Два романа в год — такой лимит установили издатели для теперь уже знаменитого писателя Хаггарда. Традиции зулусов, экзотические животные, древние африканские легенды, Англо-бурская вой на — весь опыт Генри выплеснулся на страницы книг. Но какое вдохновение без путешествий? И он увлеченно колесит по Ближнему Востоку, едет в Мексику и вновь уступает обаянию Африки… Хаггард дважды побывал в Египте, где исследовал гробницы фараонов и чуть было не погиб в свой первый приезд, когда его едва не засыпало в пещере, заваленной останками умерших от чумной эпидемии. А во время следующего визита Хаггард одним из первых смог войти в недавно обнаруженную усыпальницу любимой жены Рамсеса II, Нефертари. Сопровождал писателя знаменитый египтолог Говард Картер — тот самый, который якобы стал жертвой «проклятия фараонов»… На Хаггарде это проклятие не отразилось — под впечатлением от Египта он написал блистательный роман «Клеопатра». Но все же не Северная, а Южная Африка была его главной любовью. Сериал об Аллане Куотермейне разрастался, его герой становился действительно культовым и по своей популярности не уступал ни Шерлоку Холмсу, ни Кожаному Чулку, ни капитану Немо. «Подобно тому как Киплинг открыл для Запада Индию, так Хаггард — Африку», — констатировал советский литературовед Евгений Брандис. А сам Хаггард о стране своей мечты говорил так: «Там родился мой сын, там я пережил многое, что формирует характер мужчины. Там я перенес самый большой позор — стыд за свою родину. Там началась и закончилась одна из глав моей жизни, так богатой событиями».
Поддержите Макинтоша. Чарльз Макинтош
(1868–1928)
Теперь образы этих цветов можно увидеть в архитектурном воплощении — как элементы декора многих интерьеров в Глазго. Тогда, в середине 1870-х годов, это были лишь фантазии задумчивого больного ребенка. Но он не дал судьбе поломать себя: физический недостаток в конечном итоге лишь указал ему путь к славе.

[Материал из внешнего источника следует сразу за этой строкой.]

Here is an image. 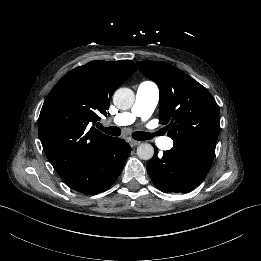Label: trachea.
<instances>
[{
    "instance_id": "trachea-1",
    "label": "trachea",
    "mask_w": 261,
    "mask_h": 261,
    "mask_svg": "<svg viewBox=\"0 0 261 261\" xmlns=\"http://www.w3.org/2000/svg\"><path fill=\"white\" fill-rule=\"evenodd\" d=\"M96 127L99 130H102L104 133L112 136H120L121 135V130L117 126H110V127H104L100 123L96 124ZM153 135L151 133H146V132H133L132 133V138L135 140H148L151 139Z\"/></svg>"
}]
</instances>
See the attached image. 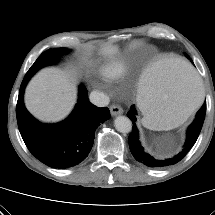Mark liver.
<instances>
[{"instance_id":"liver-1","label":"liver","mask_w":215,"mask_h":215,"mask_svg":"<svg viewBox=\"0 0 215 215\" xmlns=\"http://www.w3.org/2000/svg\"><path fill=\"white\" fill-rule=\"evenodd\" d=\"M114 46H106L103 53L113 55ZM75 84L63 72L55 68H44L29 82L25 91L28 111L43 122H58L64 119L76 103Z\"/></svg>"}]
</instances>
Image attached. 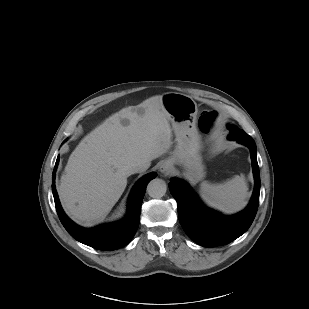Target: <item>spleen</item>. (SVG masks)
<instances>
[{
  "label": "spleen",
  "instance_id": "3e777b00",
  "mask_svg": "<svg viewBox=\"0 0 309 309\" xmlns=\"http://www.w3.org/2000/svg\"><path fill=\"white\" fill-rule=\"evenodd\" d=\"M200 195L208 206L233 213L246 205L248 186L243 176H235L221 184L201 183Z\"/></svg>",
  "mask_w": 309,
  "mask_h": 309
}]
</instances>
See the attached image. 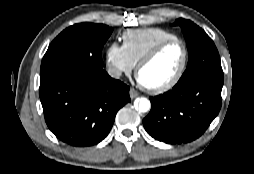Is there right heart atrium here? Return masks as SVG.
I'll return each instance as SVG.
<instances>
[{
  "label": "right heart atrium",
  "instance_id": "obj_1",
  "mask_svg": "<svg viewBox=\"0 0 254 174\" xmlns=\"http://www.w3.org/2000/svg\"><path fill=\"white\" fill-rule=\"evenodd\" d=\"M105 60L108 72L115 78L130 74L135 67L123 45L117 42H112L107 46Z\"/></svg>",
  "mask_w": 254,
  "mask_h": 174
}]
</instances>
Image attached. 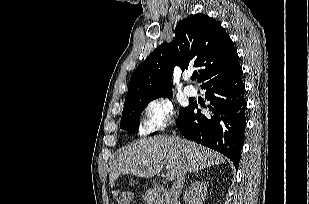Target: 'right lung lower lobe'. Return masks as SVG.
Wrapping results in <instances>:
<instances>
[{"instance_id":"right-lung-lower-lobe-1","label":"right lung lower lobe","mask_w":309,"mask_h":204,"mask_svg":"<svg viewBox=\"0 0 309 204\" xmlns=\"http://www.w3.org/2000/svg\"><path fill=\"white\" fill-rule=\"evenodd\" d=\"M210 101L209 114H202L197 104H190L177 123L181 134L228 157L238 167L246 126L245 86L242 68L216 77L204 85Z\"/></svg>"}]
</instances>
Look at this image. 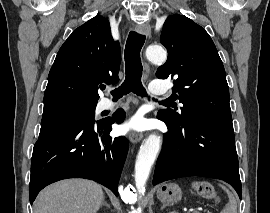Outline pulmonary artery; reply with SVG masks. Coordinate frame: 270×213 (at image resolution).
I'll return each mask as SVG.
<instances>
[{
	"label": "pulmonary artery",
	"instance_id": "e3ab8cb5",
	"mask_svg": "<svg viewBox=\"0 0 270 213\" xmlns=\"http://www.w3.org/2000/svg\"><path fill=\"white\" fill-rule=\"evenodd\" d=\"M150 91L155 96L165 95L168 92L167 83L164 81H158V80L153 81L150 86ZM115 105L116 104L113 101L107 100L105 101L103 107L105 109H110V108H113Z\"/></svg>",
	"mask_w": 270,
	"mask_h": 213
}]
</instances>
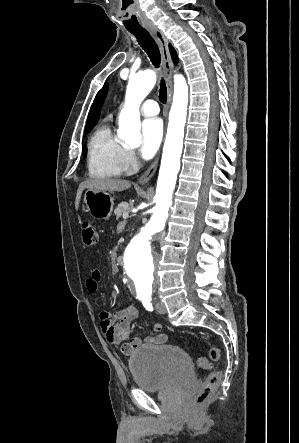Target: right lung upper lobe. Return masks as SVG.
I'll list each match as a JSON object with an SVG mask.
<instances>
[{
	"instance_id": "1",
	"label": "right lung upper lobe",
	"mask_w": 299,
	"mask_h": 443,
	"mask_svg": "<svg viewBox=\"0 0 299 443\" xmlns=\"http://www.w3.org/2000/svg\"><path fill=\"white\" fill-rule=\"evenodd\" d=\"M169 48H170V52H171L174 62H177L178 59H177V55H176L175 50L173 49V47L171 45L169 46ZM107 89H108V86L106 84L96 95L94 102L91 106L89 115H88L86 126L93 125V124L97 123L99 116H100L101 106L103 104L105 95L107 93Z\"/></svg>"
}]
</instances>
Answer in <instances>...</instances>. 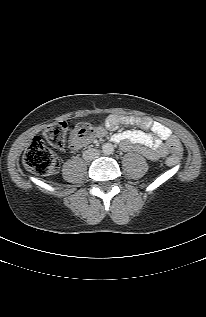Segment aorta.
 Instances as JSON below:
<instances>
[{
	"label": "aorta",
	"mask_w": 206,
	"mask_h": 317,
	"mask_svg": "<svg viewBox=\"0 0 206 317\" xmlns=\"http://www.w3.org/2000/svg\"><path fill=\"white\" fill-rule=\"evenodd\" d=\"M102 152L105 154V155H110L114 152V148H113V145L111 143H105L103 146H102Z\"/></svg>",
	"instance_id": "aorta-1"
}]
</instances>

Порой он говорил себе: ну и что с того, что я не родился здоровяком, как отец — полицейский суперинтендант и капитан команды, победившей на чемпионате мира по футболу среди полисменов? Зато в споре характеров младший Макинтош оказался сильнее старшего: когда тот намекнул сыну, что хочет видеть его торговцем или ремесленником, Чарли ответил бескомпромиссным «нет». В шестнадцать лет он начал подрабатывать в архитектурном бюро Джона Хатчинсона, а в семнадцать поступил в Школу искусств.
Опытному взгляду и тогда было видно, что из парня выйдет толк. Ректор школы Фрэнсис Ньюберри, посмотрев на эскизы молодого студента, взял его под свою опеку. А новый босс Макинтоша Джон Кеппи мечтал привязать его к своей компании, женив одаренного сотрудника на своей сестре Джесси. Впрочем, интерес бизнесмена не вступал здесь в противоречие с чувствами брата: девушка была готова идти с Чарли под венец по доброй воле. Но свадьба не состоялась.